WHAT IS REQUIRED
Line count for "circa": give the number of lines in the records below that hold it, and nothing else.

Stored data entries
::::::

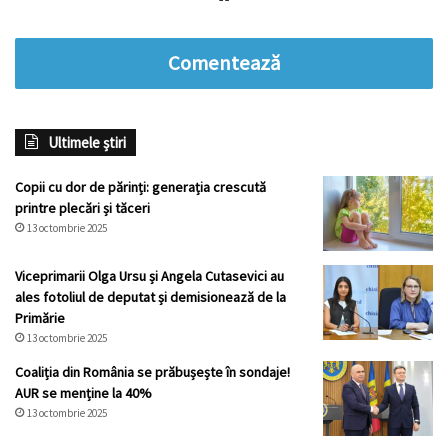
Comentează
Ultimele știri
Copii cu dor de părinți: generația crescută
printre plecări și tăceri
13 octombrie 2025
Viceprimarii Olga Ursu și Angela Cutasevici au
ales fotoliul de deputat și demisionează de la
Primărie
13 octombrie 2025
Coaliția din România se prăbușește în sondaje!
AUR se menține la 40%
13 octombrie 2025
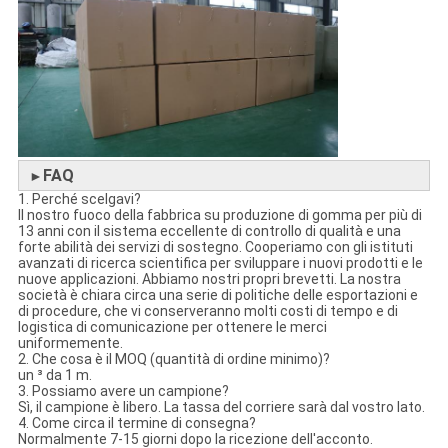
FAQ
►
1. Perché scelgavi?
Il nostro fuoco della fabbrica su produzione di gomma per più di
13 anni con il sistema eccellente di controllo di qualità e una
forte abilità dei servizi di sostegno. Cooperiamo con gli istituti
avanzati di ricerca scientifica per sviluppare i nuovi prodotti e le
nuove applicazioni. Abbiamo nostri propri brevetti. La nostra
società è chiara circa una serie di politiche delle esportazioni e
di procedure, che vi conserveranno molti costi di tempo e di
logistica di comunicazione per ottenere le merci
uniformemente.
2. Che cosa è il MOQ (quantità di ordine minimo)?
un ³ da 1 m.
3. Possiamo avere un campione?
Sì, il campione è libero. La tassa del corriere sarà dal vostro lato.
4. Come circa il termine di consegna?
Normalmente 7-15 giorni dopo la ricezione dell'acconto.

::::::

WRITTEN SOLUTION
2